Additional things you should know:  Earth and Venus are the only terrestrial planets in our solar system that cool both by plumes and by convection.  On Earth, this gives us plate tectonics.  New oceanic crust is created at divergent boundaries, and old oceanic crust is destroyed at convergent boundaries.  Olympus Mons on Mars and Hawaii on Earth are examples of hot spot/plume volcanoes.
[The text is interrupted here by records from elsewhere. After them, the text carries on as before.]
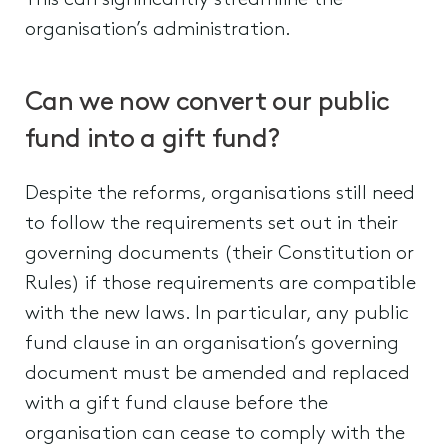
This can significantly streamline the
organisation’s administration.
Can we now convert our public
fund into a gift fund?
Despite the reforms, organisations still need
to follow the requirements set out in their
governing documents (their Constitution or
Rules) if those requirements are compatible
with the new laws. In particular, any public
fund clause in an organisation’s governing
document must be amended and replaced
with a gift fund clause before the
organisation can cease to comply with the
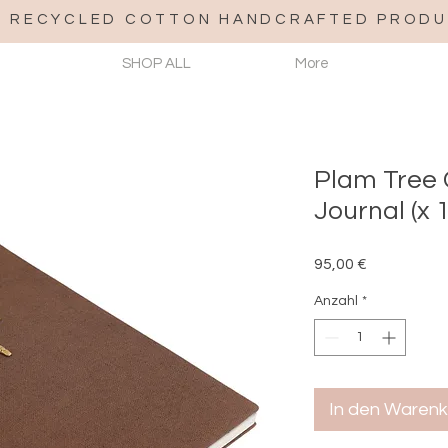
% RECYCLED COTTON HANDCRAFTED PRODU
SHOP ALL
More
Plam Tree
Journal (x 1
Preis
95,00 €
Anzahl
*
In den Waren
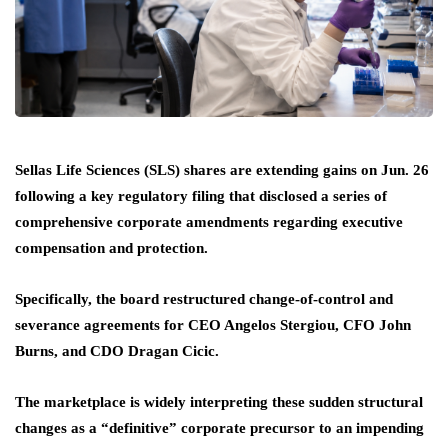
Sellas Life Sciences (SLS) shares are extending gains on Jun. 26
following a key regulatory filing that disclosed a series of
comprehensive corporate amendments regarding executive
compensation and protection.
Specifically, the board restructured change-of-control and
severance agreements for CEO Angelos Stergiou, CFO John
Burns, and CDO Dragan Cicic.
The marketplace is widely interpreting these sudden structural
changes as a “definitive” corporate precursor to an impending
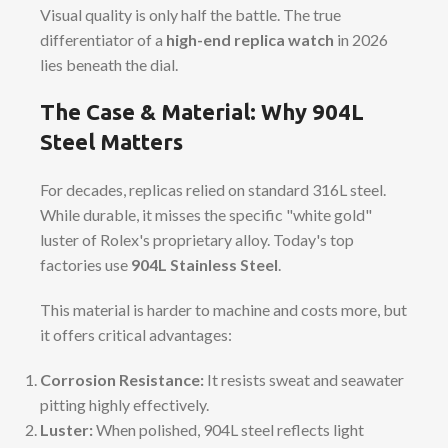
Visual quality is only half the battle. The true
differentiator of a
high-end replica watch
in 2026
lies beneath the dial.
The Case & Material: Why 904L
Steel Matters
For decades, replicas relied on standard 316L steel.
While durable, it misses the specific "white gold"
luster of Rolex's proprietary alloy. Today's top
factories use
904L Stainless Steel
.
This material is harder to machine and costs more, but
it offers critical advantages:
Corrosion Resistance:
It resists sweat and seawater
pitting highly effectively.
Luster:
When polished, 904L steel reflects light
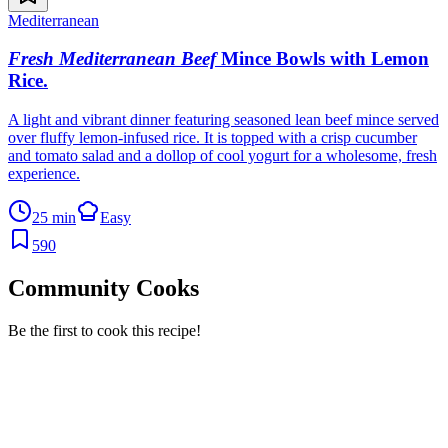
Mediterranean
Fresh Mediterranean Beef
Mince Bowls with Lemon
Rice
.
A light and vibrant dinner featuring seasoned lean beef mince served
over fluffy lemon-infused rice. It is topped with a crisp cucumber
and tomato salad and a dollop of cool yogurt for a wholesome, fresh
experience.
25 min
Easy
590
Community Cooks
Be the first to cook this recipe!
Venus' and Mars' atmosphere is mostly carbon dioxide with a small amount of carbon dioxide
Earth's atmosphere is mostly nitrogen, with a hefty abundance of oxygen in second place.
Saturn's moon Titan has an atmosphere with a higher surface pressure than the Earth's. Titan's atmosphere is mostly nitrogen with a small amount of methane as second abundant--Titan's surface pressure and temperature is near the triple point of methane.  We see solid water ice and organic molecules (tholins) on Titan's surface.  The sand in the sand dunes are organic molecules.  We see stream channels that look like one's on Earth, but could not have been carved by water.In order to generate an intrinsic magnetic field, a planet or moon need to have a conducting liquid in its interior and a "relatively" rapid rate of rotation.  Planets and moon's are heated by a variety of heat sources (tidal heating, leftover accretional heat, decay of radioactive elements, etc.), not just one.

Mars - we spent a lot of time there.
Viking experiments;  Labeled Resease LR, Gas Exchange GEX, Pyrolitic Release, PR - of these 3, only LR gave a positive result (positive for fresh sample, no reaction for sterilized sample).  The Gas chromatograph mass spec (GCMS) didn't find any organic molecules and is the experiment that convinced most people there was no evidence for life on Mars.
Rocks on Mars are mainly basaltic lava flows--many contain olivine, which weathers easily.  Weathering products that imply water include hematite, phyllosilicates, and carbonates.  Phoenix found permafrost and ice sheets.  You should definitely know how to define permafrost.  The martian meteorites are all silica-poor (mafic and ultramafic) rocks that cooled directly from magma.  Some are geologically young (much less than half a billion years old, while others are ancient).  What convinced scientists these meteorites were from Mars, was pockets of trapped martian gas in glass formed during the impact that lofted the rock off of Mars.  The oldest channels on Mars are valley network channels, which look like normal Earth streams and suggest rain fell on Mars.  At a more recent time (but still old) we see outflow channels - caused when ground collaped (creating chaotic terrain), and huge catastrophic floods of water went streaming over the landscape, carving new channels as they went.  Mars is not currently generating a magnetic field.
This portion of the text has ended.